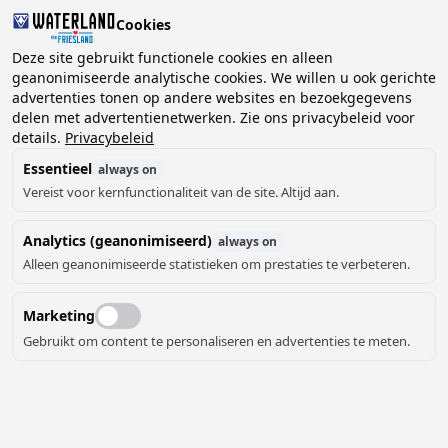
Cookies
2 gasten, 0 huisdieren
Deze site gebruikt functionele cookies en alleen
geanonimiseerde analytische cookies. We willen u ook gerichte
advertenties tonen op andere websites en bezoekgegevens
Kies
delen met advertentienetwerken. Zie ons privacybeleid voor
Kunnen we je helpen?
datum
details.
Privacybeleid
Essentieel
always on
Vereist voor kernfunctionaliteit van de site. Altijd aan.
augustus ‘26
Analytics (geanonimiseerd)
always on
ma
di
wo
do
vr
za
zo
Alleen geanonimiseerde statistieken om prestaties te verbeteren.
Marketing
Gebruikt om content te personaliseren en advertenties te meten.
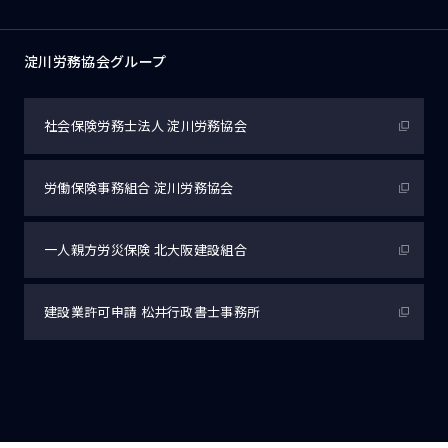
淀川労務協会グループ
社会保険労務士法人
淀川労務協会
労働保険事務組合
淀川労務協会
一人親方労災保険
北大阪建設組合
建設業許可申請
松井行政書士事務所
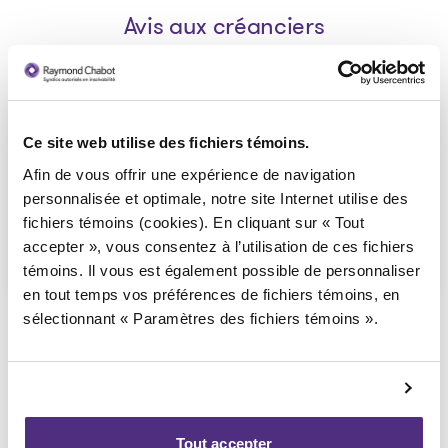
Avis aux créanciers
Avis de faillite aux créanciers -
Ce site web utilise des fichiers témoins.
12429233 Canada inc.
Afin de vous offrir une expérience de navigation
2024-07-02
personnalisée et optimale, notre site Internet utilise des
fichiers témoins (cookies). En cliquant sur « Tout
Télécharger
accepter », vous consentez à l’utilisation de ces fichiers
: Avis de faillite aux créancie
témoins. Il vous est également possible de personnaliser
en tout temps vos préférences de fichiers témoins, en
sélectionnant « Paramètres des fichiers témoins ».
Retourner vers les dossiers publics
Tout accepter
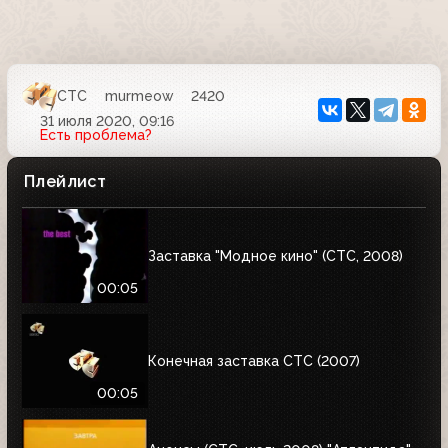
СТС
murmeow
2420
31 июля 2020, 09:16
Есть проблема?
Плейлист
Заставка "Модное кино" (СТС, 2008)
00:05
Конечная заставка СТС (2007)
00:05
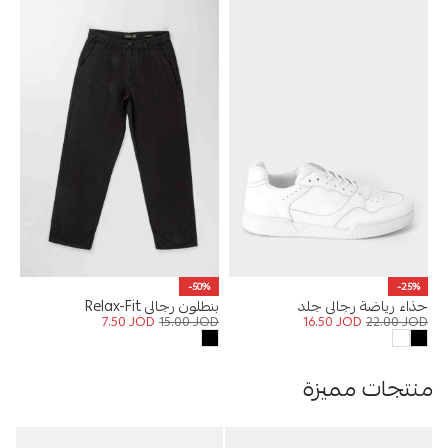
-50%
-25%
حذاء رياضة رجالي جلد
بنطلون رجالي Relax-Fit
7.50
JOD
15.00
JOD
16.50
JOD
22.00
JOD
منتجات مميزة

==

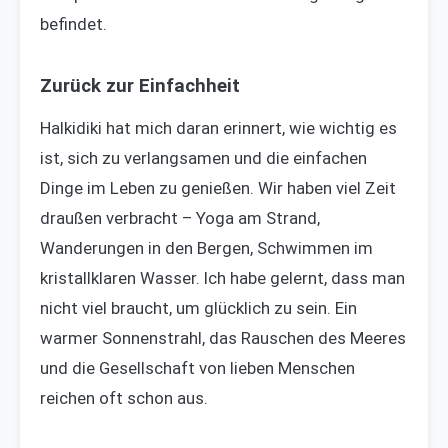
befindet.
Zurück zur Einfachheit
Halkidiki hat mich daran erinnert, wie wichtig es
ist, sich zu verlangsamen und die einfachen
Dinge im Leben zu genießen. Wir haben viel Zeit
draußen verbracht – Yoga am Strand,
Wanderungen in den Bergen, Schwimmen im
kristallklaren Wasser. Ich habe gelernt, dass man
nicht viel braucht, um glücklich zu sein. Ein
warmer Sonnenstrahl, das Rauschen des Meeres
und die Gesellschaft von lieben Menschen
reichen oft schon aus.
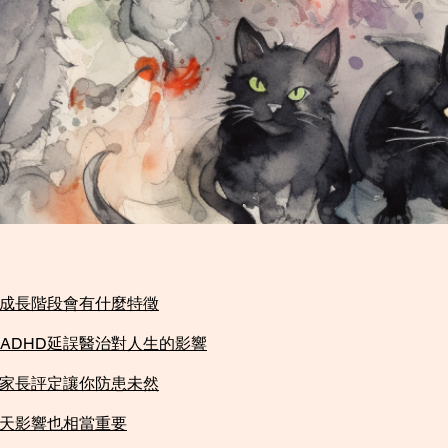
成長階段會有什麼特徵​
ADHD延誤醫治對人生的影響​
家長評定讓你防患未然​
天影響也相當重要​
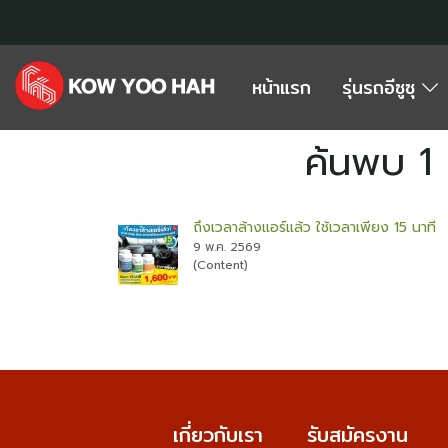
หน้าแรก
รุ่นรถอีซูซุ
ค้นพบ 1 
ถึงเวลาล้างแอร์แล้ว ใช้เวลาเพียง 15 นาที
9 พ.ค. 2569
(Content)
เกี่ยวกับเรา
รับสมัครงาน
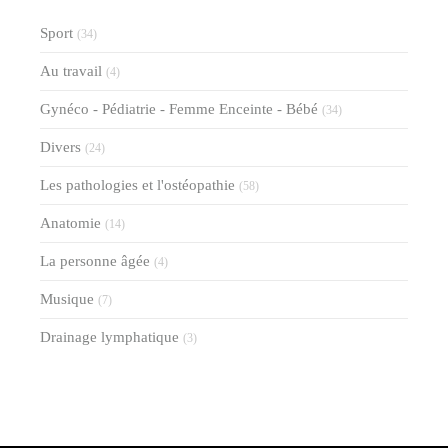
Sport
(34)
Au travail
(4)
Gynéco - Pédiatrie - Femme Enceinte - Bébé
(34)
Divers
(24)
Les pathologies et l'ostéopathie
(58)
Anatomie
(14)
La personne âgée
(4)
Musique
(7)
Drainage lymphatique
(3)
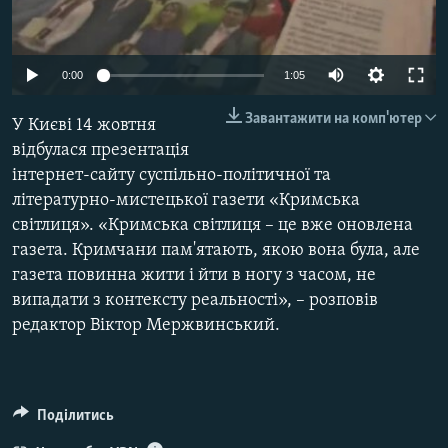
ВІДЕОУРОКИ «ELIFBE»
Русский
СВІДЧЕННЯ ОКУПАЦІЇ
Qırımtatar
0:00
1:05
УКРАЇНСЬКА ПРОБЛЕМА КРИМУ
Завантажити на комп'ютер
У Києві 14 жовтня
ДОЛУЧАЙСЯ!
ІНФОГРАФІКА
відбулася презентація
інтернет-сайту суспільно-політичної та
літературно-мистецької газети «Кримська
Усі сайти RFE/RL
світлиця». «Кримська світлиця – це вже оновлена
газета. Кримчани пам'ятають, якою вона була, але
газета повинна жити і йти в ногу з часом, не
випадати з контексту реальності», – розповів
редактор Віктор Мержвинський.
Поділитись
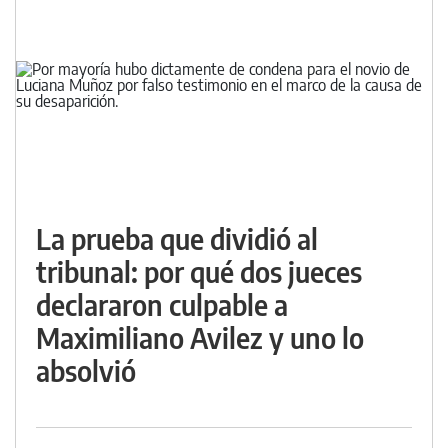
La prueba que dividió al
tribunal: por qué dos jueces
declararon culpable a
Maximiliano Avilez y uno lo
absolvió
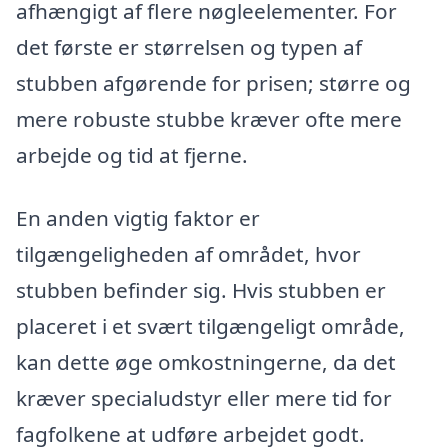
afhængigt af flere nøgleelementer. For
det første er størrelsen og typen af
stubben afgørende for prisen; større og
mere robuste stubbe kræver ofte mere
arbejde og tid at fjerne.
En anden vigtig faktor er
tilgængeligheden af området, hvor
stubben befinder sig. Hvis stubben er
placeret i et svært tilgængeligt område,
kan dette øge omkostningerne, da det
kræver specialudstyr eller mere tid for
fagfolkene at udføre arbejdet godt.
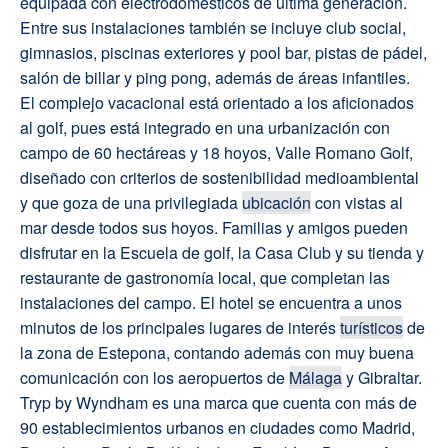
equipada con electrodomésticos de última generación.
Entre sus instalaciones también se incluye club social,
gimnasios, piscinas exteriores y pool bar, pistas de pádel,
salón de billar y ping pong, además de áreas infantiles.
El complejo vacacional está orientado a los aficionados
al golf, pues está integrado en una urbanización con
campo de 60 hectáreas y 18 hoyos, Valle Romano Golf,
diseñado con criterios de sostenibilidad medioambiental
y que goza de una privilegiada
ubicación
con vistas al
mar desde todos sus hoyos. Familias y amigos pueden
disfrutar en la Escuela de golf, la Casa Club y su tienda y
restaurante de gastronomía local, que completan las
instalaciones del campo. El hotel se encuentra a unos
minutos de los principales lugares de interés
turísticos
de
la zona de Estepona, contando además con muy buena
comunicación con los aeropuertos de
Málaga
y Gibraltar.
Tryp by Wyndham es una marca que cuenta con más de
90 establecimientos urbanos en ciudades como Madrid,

** WHAT NEEDS TO BE DONE **
Each line of the data above containing the string "créanciers" is to be copied.

** RESPONSE AREA **
Avis aux créanciers
Avis de faillite aux créanciers -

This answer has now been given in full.